Arrêt de travail lié à la grossesse : Que faut-il savoir ?

La grossesse est un événement important qui apporte beaucoup de changements dans la vie des futurs parents, que ce soit sur le plan personnel ou professionnel. Quand annoncer sa grossesse à son employeur ? Quels sont vos droits ? Quand demander un arrêt de travail pour sa grossesse ? Babilou vous donne toutes les réponses.

 

Durée de l’arrêt de travail durant la grossesse

La durée de l’arrêt de travail lié à la grossesse est fixée par le Code du travail. Cependant, si votre grossesse présente des risques de complications, vous avez droit à un congé spécifique. Ce dernier est appelé « congé pathologique prénatal ». Votre médecin traitant ou sage-femme le prescrit si vous ressentez une fatigue importante.

Lorsque l’état de santé des femmes enceintes requiert un arrêt de travail, les médecins peuvent prescrire celui-ci. C’est par exemple souvent nécessaire en cas de diabète, d’hypertension ou de risque d’accouchement prématuré. Il est possible de renouveler la durée du congé pathologique en cas de complexité de la grossesse ou de l’accouchement (césarienne ou dépression post-partum, par exemple).

Si la future maman a un enfant à charge, l’arrêt de travail est de 16 semaines. Si elle a déjà deux enfants à charge, elle peut bénéficier de 26 semaines d’arrêt de travail. Si elle attend des jumeaux, la durée de l’arrêt de travail est alors de 34 semaines. Dans le cas où elle est enceinte de triplés, elle peut avoir droit à un arrêt de travail de 46 semaines.

Quel que soit le nombre d’enfants à charge ou à naître, si votre état clinique vous le permet, vous pouvez demander le report du congé prénatal sur le congé postnatal. En cas d’accouchement prématuré, il faut calculer le congé de maternité en conséquence. Par ailleurs, en cas de complications, l’arrêt de travail peut être prolongé sous prescriptions médicales.

Bon à savoir : avant la fin du premier trimestre de grossesse, il faut informer la Caisse d’allocations familiales et votre Caisse d’assurance maladie.

 

Grossesse et travail : quand l’annoncer à votre employeur ?

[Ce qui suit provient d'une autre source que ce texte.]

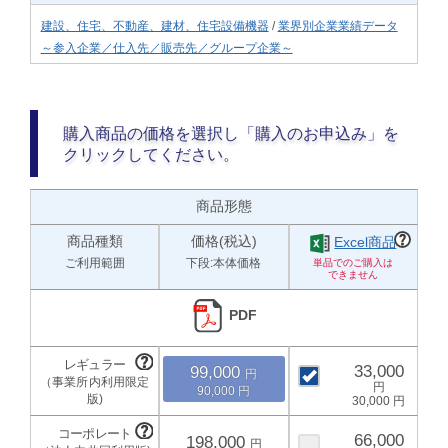
建設、住宅、不動産、建材、住宅設備機器
/
業界別企業業績データ
～参入企業／仕入先／販売先／グループ企業～
購入商品の価格を選択し「購入のお申込み」を
クリックしてください。
商品形態
商品種類
価格(税込)
Excel商品
ご利用範囲
下段:本体価格
PDF
33,000
99,000
90,000
30,000
66,000
198,000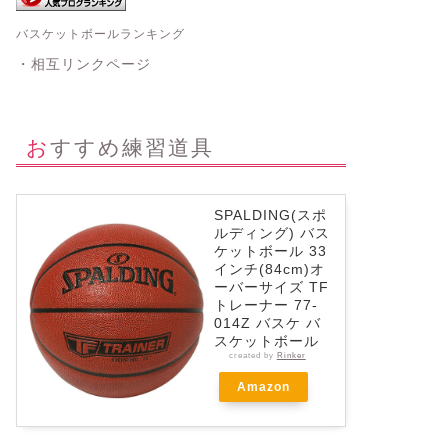
バスケットボールランキング
・相互リンクページ
おすすめ練習道具
SPALDING(スポ
ルディング) バス
ケットボール 33
インチ(84cm)オ
ーバーサイズ TF
トレーナー 77-
014Z バスケ バ
スケットボール
created by
Rinker
Amazon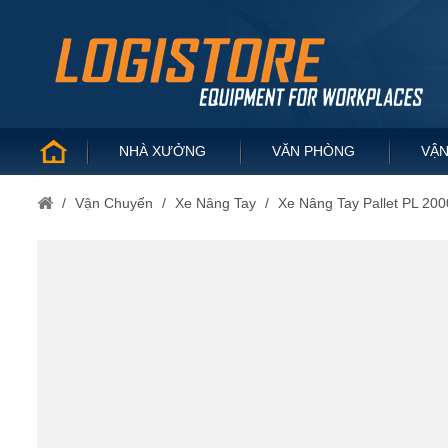
NHÀ XƯỞNG
VĂN PHÒNG
VẬN
/
Vận Chuyển
/
Xe Nâng Tay
/
Xe Nâng Tay Pallet PL 20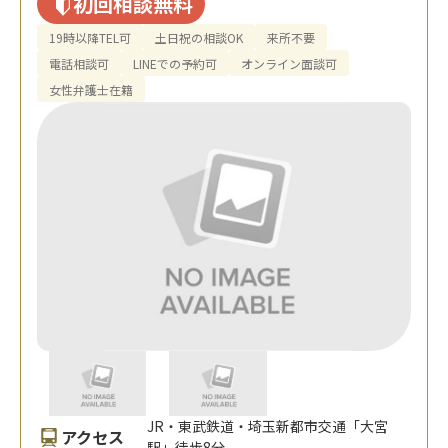
初回相談無料
19時以降TEL可
土日祝の相談OK
来所不要
電話相談可
LINEでの予約可
オンライン面談可
女性弁護士在籍
JR・東武鉄道・埼玉新都市交通「大宮
アクセス
駅」徒歩8分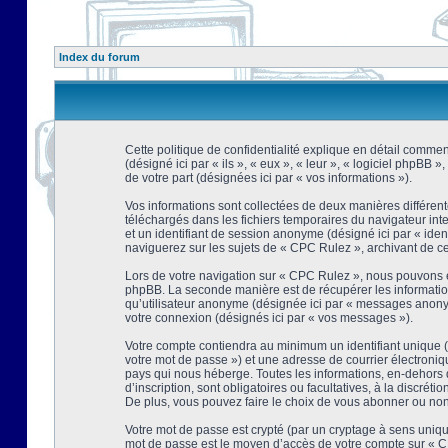
Index du forum
Cette politique de confidentialité explique en détail comment
(désigné ici par « ils », « eux », « leur », « logiciel phpBB
de votre part (désignées ici par « vos informations »).
Vos informations sont collectées de deux manières différent
téléchargés dans les fichiers temporaires du navigateur intern
et un identifiant de session anonyme (désigné ici par « ide
naviguerez sur les sujets de « CPC Rulez », archivant de ce f
Lors de votre navigation sur « CPC Rulez », nous pouvons é
phpBB. La seconde manière est de récupérer les information
qu’utilisateur anonyme (désignée ici par « messages anonyme
votre connexion (désignés ici par « vos messages »).
Votre compte contiendra au minimum un identifiant unique (d
votre mot de passe ») et une adresse de courrier électroni
pays qui nous héberge. Toutes les informations, en-dehors d
d’inscription, sont obligatoires ou facultatives, à la discr
De plus, vous pouvez faire le choix de vous abonner ou non à
Votre mot de passe est crypté (par un cryptage à sens unique
mot de passe est le moyen d’accès de votre compte sur « CP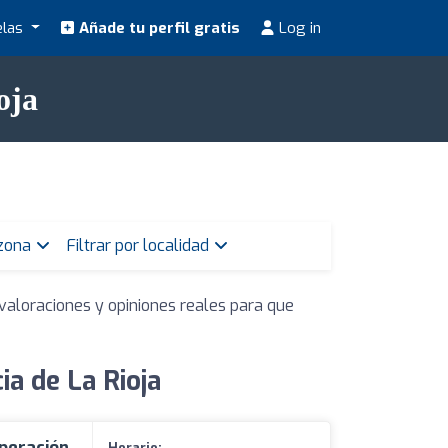
elas
Añade tu perfil gratis
Log in
oja
 zona
Filtrar por localidad
valoraciones y opiniones reales para que
a de La Rioja
peración
Horario: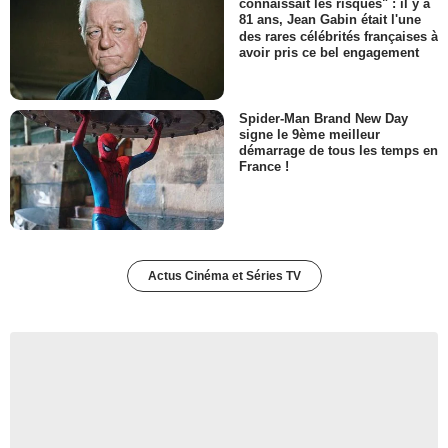
connaissait les risques" : il y a
81 ans, Jean Gabin était l'une
des rares célébrités françaises à
avoir pris ce bel engagement
Spider-Man Brand New Day
signe le 9ème meilleur
démarrage de tous les temps en
France !
Actus Cinéma et Séries TV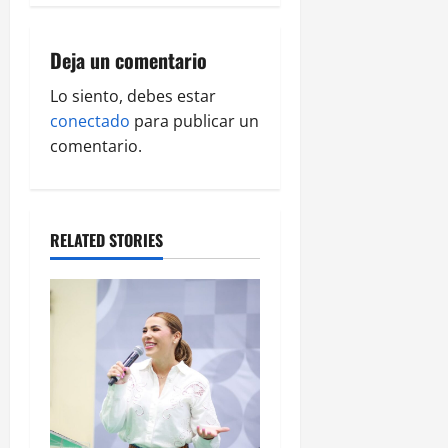
i
Deja un comentario
g
Lo siento, debes estar
a
conectado
para publicar un
comentario.
t
i
o
RELATED STORIES
n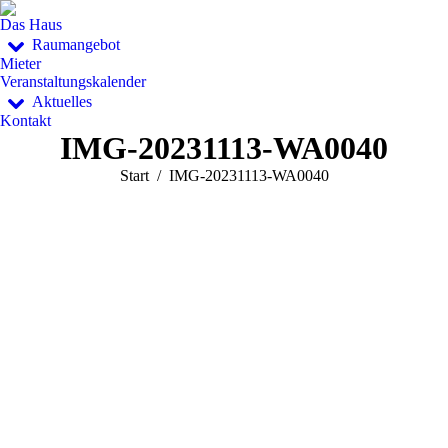
Das Haus
Raumangebot
Mieter
Veranstaltungskalender
Aktuelles
Kontakt
IMG-20231113-WA0040
Sie befinden sich hier:
Start
IMG-20231113-WA0040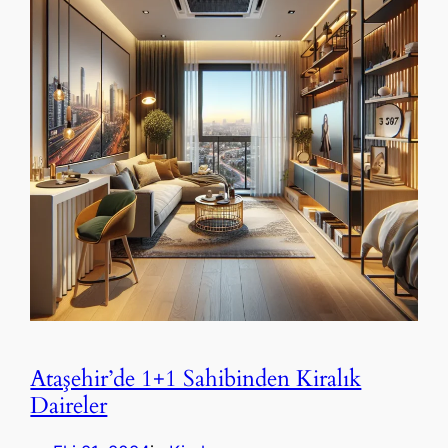
Ataşehir’de 1+1 Sahibinden Kiralık
Daireler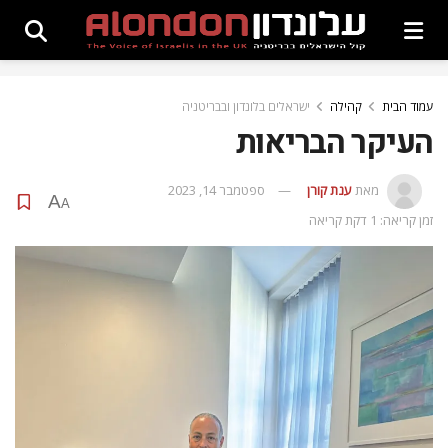
עמוד הבית
קהילה
ישראלים בלונדון ובבריטניה
העיקר הבריאות
מאת
ענת קורן
ספטמבר 14, 2023
A
A
זמן קריאה: 1 דקת קריאה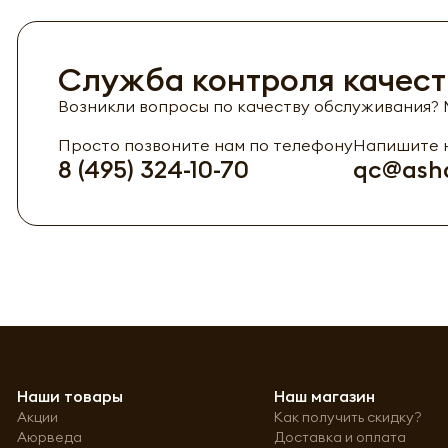
Служба контроля качест
Возникли вопросы по качеству обслуживания? М
Просто позвоните нам по телефону
Напишите н
8 (495) 324-10-70
qc@asha
Наши товары
Наш магазин
Акции
Как получить скидку?
Аюрведа
Доставка и оплата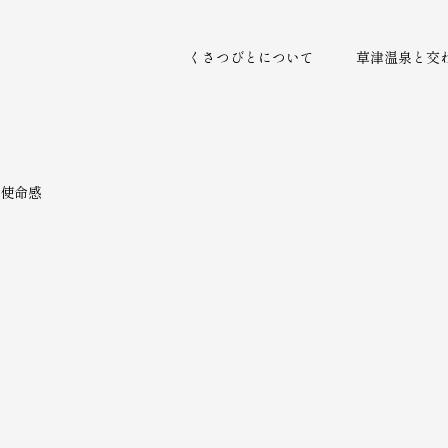
くさつびとについて
草津温泉と交
使命感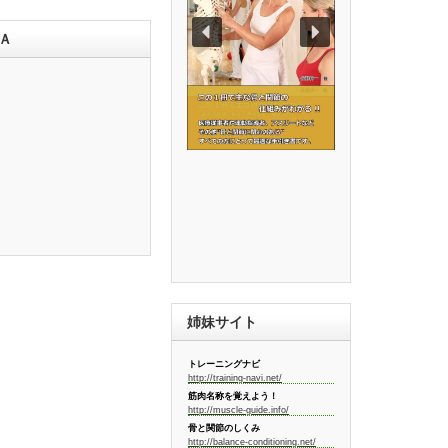
Ａ
姉妹サイト
トレーニングナビ
http://training-navi.net/
筋肉名称を覚えよう！
http://muscle-guide.info/
骨と関節のしくみ
http://balance-conditioning.net/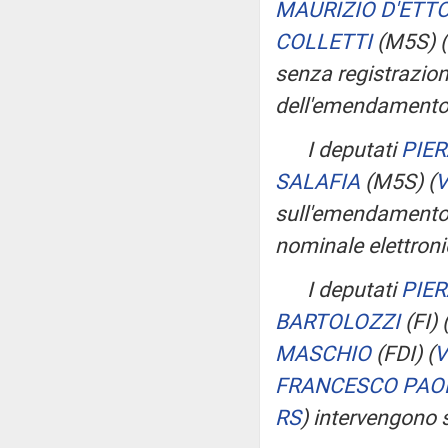
MAURIZIO D'ETT
COLLETTI
(M5S)
(
senza registrazio
dell'emendament
I deputati
PIE
SALAFIA
(M5S)
(
V
sull'emendament
nominale elettroni
I deputati
PIE
BARTOLOZZI
(FI)
MASCHIO
(FDI)
(
V
FRANCESCO PAO
RS
)
intervengono 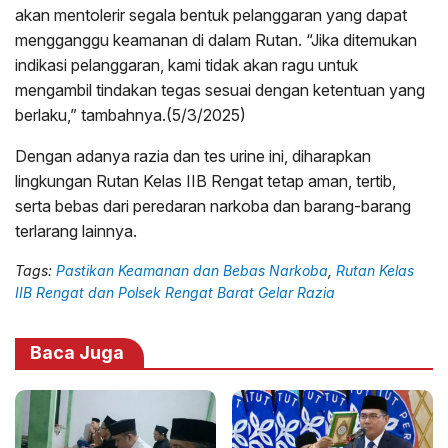
akan mentolerir segala bentuk pelanggaran yang dapat
mengganggu keamanan di dalam Rutan. “Jika ditemukan
indikasi pelanggaran, kami tidak akan ragu untuk
mengambil tindakan tegas sesuai dengan ketentuan yang
berlaku,” tambahnya.(5/3/2025)
Dengan adanya razia dan tes urine ini, diharapkan
lingkungan Rutan Kelas IIB Rengat tetap aman, tertib,
serta bebas dari peredaran narkoba dan barang-barang
terlarang lainnya.
Tags:
Pastikan Keamanan dan Bebas Narkoba
,
Rutan Kelas
IIB Rengat dan Polsek Rengat Barat Gelar Razia
Baca Juga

Annoncer sa grossesse à son employeur n’est pas obligatoire. Les règles ne sont toutefois pas les mêmes pour les femmes enceintes qui ont un emploi dans le secteur public.

L’annoncer peut parfois être stressant pour les futures mères. Suivant leurs préférences, il est possible de le faire par courrier, par mail, par téléphone ou directement à l'oral.

Il est généralement recommandé d’attendre au moins la fin du premier trimestre de grossesse. En effet, à partir de cette date, les risques de fausses couches sont moindres.

 

Qu’en est-il de vos indemnisations dans le cadre d’un arrêt de travail lié à la grossesse ?

En tant que salariée, vous pouvez bénéficier des indemnités journalières durant la période de votre arrêt de travail lié à la grossesse, mais sous certaines conditions. Il revient à votre employeur de s’occuper des démarches administratives dès le début de votre congé prénatal.

Il faut également noter que pendant le congé de maternité, vous êtes totalement indemnisée. Vos indemnités journalières seront calculées en fonction de votre salaire journalier de base. Si vous avez été en congé pathologique résultant d’une consultation médicale, la Sécurité sociale calcule le salaire journalier sur les 3 derniers mois travaillés.

En somme, les femmes enceintes ont droit à un congé de maternité avant et après l’accouchement, dont la durée est variable selon la situation. Durant la suspension de leur contrat de travail, elles perçoivent des indemnités versées par la Sécurité sociale.